The Environmental Context of Piety

As i sit at my desk writing this article, the din from two motorbikes being ridden in a nearby vacant lot is doing its best to shatter my concentration. Each of us knows from experience that a certain degree of quietness is indispensable for the intellectual and spiritual life. We are bodily creatures very much influenced by our surroundings, and so the quality of our environment helps to determine the quality of our inner life. Even St. Francis would find it difficult to feel God’s presence with pneumatic hammers banging half a block away!

One of the great historical streams of Christian piety, medieval mysticism, clearly recognized the connection between a man’s material surroundings and his devotional life. Saints like Francis, Bernard, Bonaventure, Meister Eckhart, and many others in the mystical tradition agreed that renunciation of material wealth was essential for reaching the heights of the spiritual life.

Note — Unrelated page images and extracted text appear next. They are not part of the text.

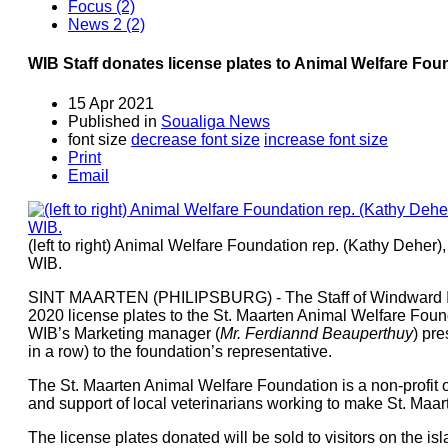
Focus (2)
News 2 (2)
WIB Staff donates license plates to Animal Welfare Fou
15 Apr 2021
Published in
Soualiga News
font size
decrease font size
increase font size
Print
Email
(left to right) Animal Welfare Foundation rep. (Kathy Dehe
WIB.
SINT MAARTEN (PHILIPSBURG) - The Staff of Windward Is
2020 license plates to the St. Maarten Animal Welfare Found
WIB’s Marketing manager (
Mr. Ferdiannd Beauperthuy
) pre
in a row) to the foundation’s representative.
The St. Maarten Animal Welfare Foundation is a non-profit 
and support of local veterinarians working to make St. Maart
The license plates donated will be sold to visitors on the is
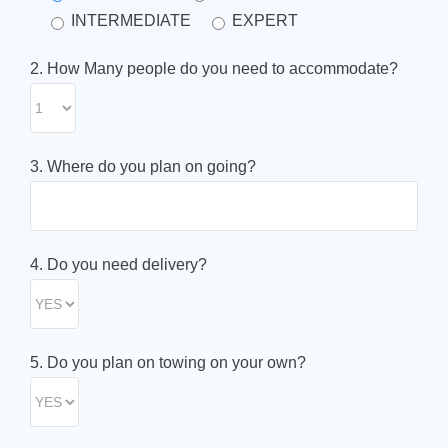
INTERMEDIATE
EXPERT
2. How Many people do you need to accommodate?
3. Where do you plan on going?
4. Do you need delivery?
5. Do you plan on towing on your own?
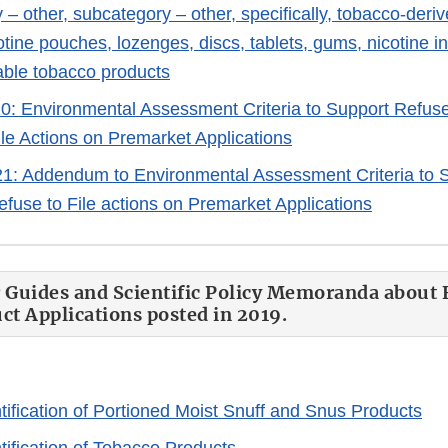
 – other, subcategory – other, specifically, tobacco-deri
tine pouches, lozenges, discs, tablets, gums, nicotine i
able tobacco products
20: Environmental Assessment Criteria to Support Refuse
ile Actions on Premarket Applications
1: Addendum to Environmental Assessment Criteria to S
efuse to File actions on Premarket Applications
 Guides and Scientific Policy Memoranda about 
t Applications posted in 2019.
tification of Portioned Moist Snuff and Snus Products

This point of view poses a challenge for Christian piety in modern, affluent America. Measured by a global scale, the typical American Christian lives in the lap of luxury. We are quick to say, of course, that it’s not wealth per se that matters but our attitude toward it. But might that not be just a rationalization? It seems almost unfair that we could have it both ways—a profound inner life with God and a luxurious living standard—when much of the New Testament and Christian tradition warns us about such cozy arrangements. At the very least, we Christians in America would do well to conduct a little self-examination.

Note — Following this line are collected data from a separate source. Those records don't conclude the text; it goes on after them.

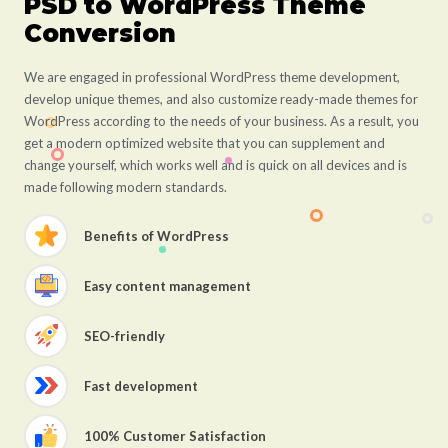
PSD to WordPress Theme
Conversion
We are engaged in professional WordPress theme development,
develop unique themes, and also customize ready-made themes for
WordPress according to the needs of your business. As a result, you
get a modern optimized website that you can supplement and
change yourself, which works well and is quick on all devices and is
made following modern standards.
Benefits of WordPress
Easy content management
SEO-friendly
Fast development
100% Customer Satisfaction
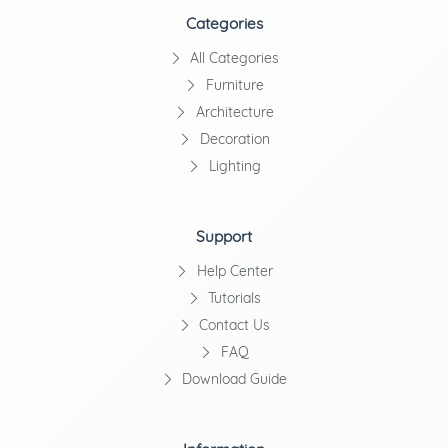
Categories
All Categories
Furniture
Architecture
Decoration
Lighting
Support
Help Center
Tutorials
Contact Us
FAQ
Download Guide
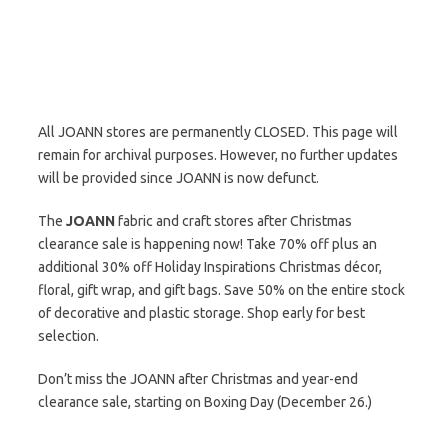
All JOANN stores are permanently CLOSED. This page will
remain for archival purposes. However, no further updates
will be provided since JOANN is now defunct.
The
JOANN
fabric and craft stores after Christmas
clearance sale is happening now! Take 70% off plus an
additional 30% off Holiday Inspirations Christmas décor,
floral, gift wrap, and gift bags. Save 50% on the entire stock
of decorative and plastic storage. Shop early for best
selection.
Don’t miss the JOANN after Christmas and year-end
clearance sale, starting on Boxing Day (December 26.)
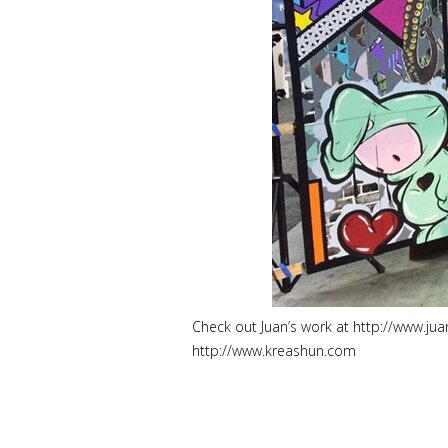
Check out Juan’s work at http://www.jua
http://www.kreashun.com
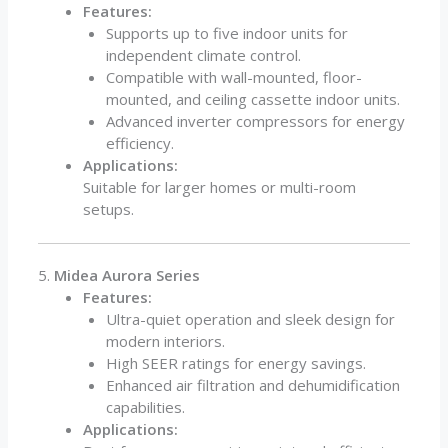
Features:
Supports up to five indoor units for
independent climate control.
Compatible with wall-mounted, floor-
mounted, and ceiling cassette indoor units.
Advanced inverter compressors for energy
efficiency.
Applications:
Suitable for larger homes or multi-room
setups.
5.
Midea Aurora Series
Features:
Ultra-quiet operation and sleek design for
modern interiors.
High SEER ratings for energy savings.
Enhanced air filtration and dehumidification
capabilities.
Applications:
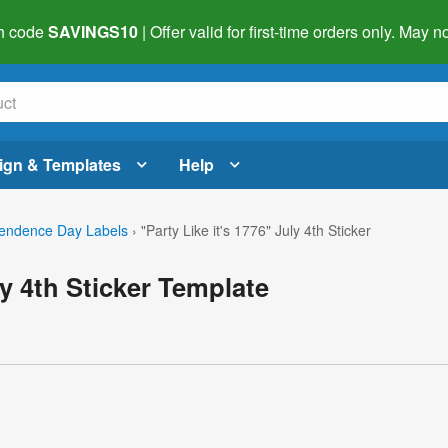
h code
SAVINGS10
| Offer valid for first-time orders only. May
ign & Templates
Help
endence Day Labels
›
"Party Like it's 1776" July 4th Sticker
ly 4th Sticker Template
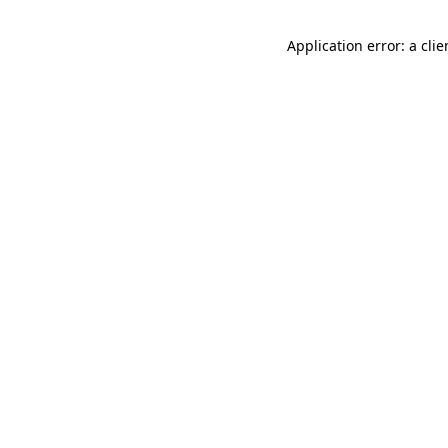
Application error: a cli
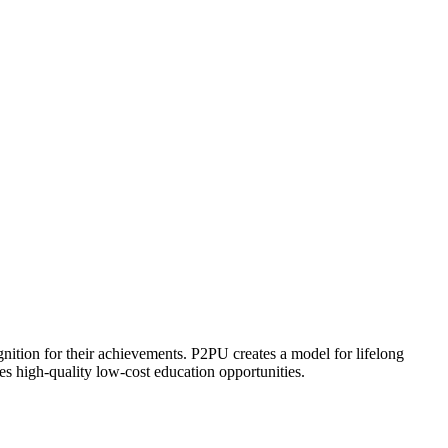
ognition for their achievements. P2PU creates a model for lifelong
es high-quality low-cost education opportunities.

Turning aside from the matter of personal affluence, let’s consider the larger environmental context. Imagine a Sunday-morning worship service in a church a stone’s throw from the shores of Lake Erie. The congregation sings “For the beauty of the earth.…” In the pastoral prayer the minister thanks God for the beauty of his creation. What could be more pious and worshipful?

But wait a minute! This is piety and worship out of touch with some basic realities. The present state of Lake Erie cannot be excluded as a Christian concern, either in worship or in service to the world. The environmental context in which Psalm 19 and the hymn are heard has been changed by our technocratic, pollution-producing society, and this reality must be reflected in liturgy and personal devotion, if piety and life are to remain vitally related. Praise is always in order for the beauty of God’s work in creation, but all too often man’s work in creation calls for repentance and judgment. Our liturgical and devotional life should reflect both aspects of the environmental reality.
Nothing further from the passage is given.